> [Provided entries]

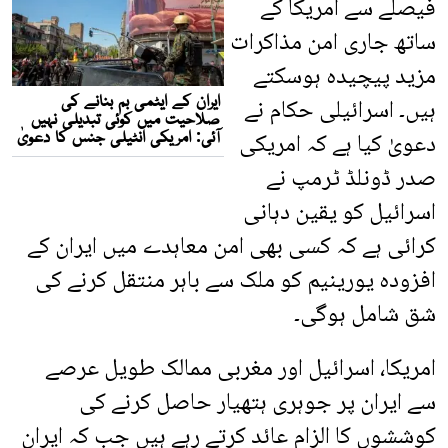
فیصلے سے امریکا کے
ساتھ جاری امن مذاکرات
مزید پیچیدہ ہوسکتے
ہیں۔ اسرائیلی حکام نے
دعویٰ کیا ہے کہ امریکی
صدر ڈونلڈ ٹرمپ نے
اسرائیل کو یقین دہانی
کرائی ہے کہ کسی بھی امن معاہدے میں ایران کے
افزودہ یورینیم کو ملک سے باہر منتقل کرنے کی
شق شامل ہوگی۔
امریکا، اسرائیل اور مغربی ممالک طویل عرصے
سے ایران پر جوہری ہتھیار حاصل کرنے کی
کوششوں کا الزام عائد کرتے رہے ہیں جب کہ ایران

---

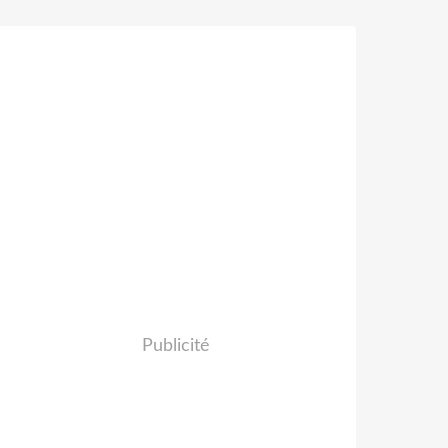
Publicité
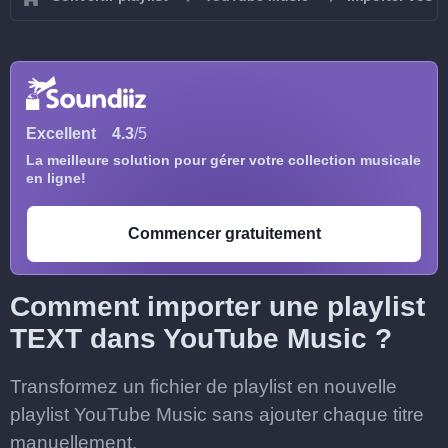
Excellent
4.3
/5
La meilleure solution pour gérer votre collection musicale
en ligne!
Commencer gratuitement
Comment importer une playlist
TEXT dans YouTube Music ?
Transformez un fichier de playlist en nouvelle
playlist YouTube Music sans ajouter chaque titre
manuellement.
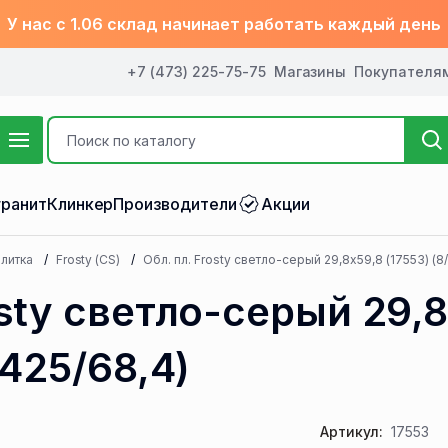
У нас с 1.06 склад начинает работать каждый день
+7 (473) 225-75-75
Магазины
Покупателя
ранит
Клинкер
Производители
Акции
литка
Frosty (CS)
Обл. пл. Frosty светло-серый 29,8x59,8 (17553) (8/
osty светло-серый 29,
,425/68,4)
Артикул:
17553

> [What you are asked to do] Going through the lines above one by one, tally those with the word "کرنے" and give only the total.

> [Response] 2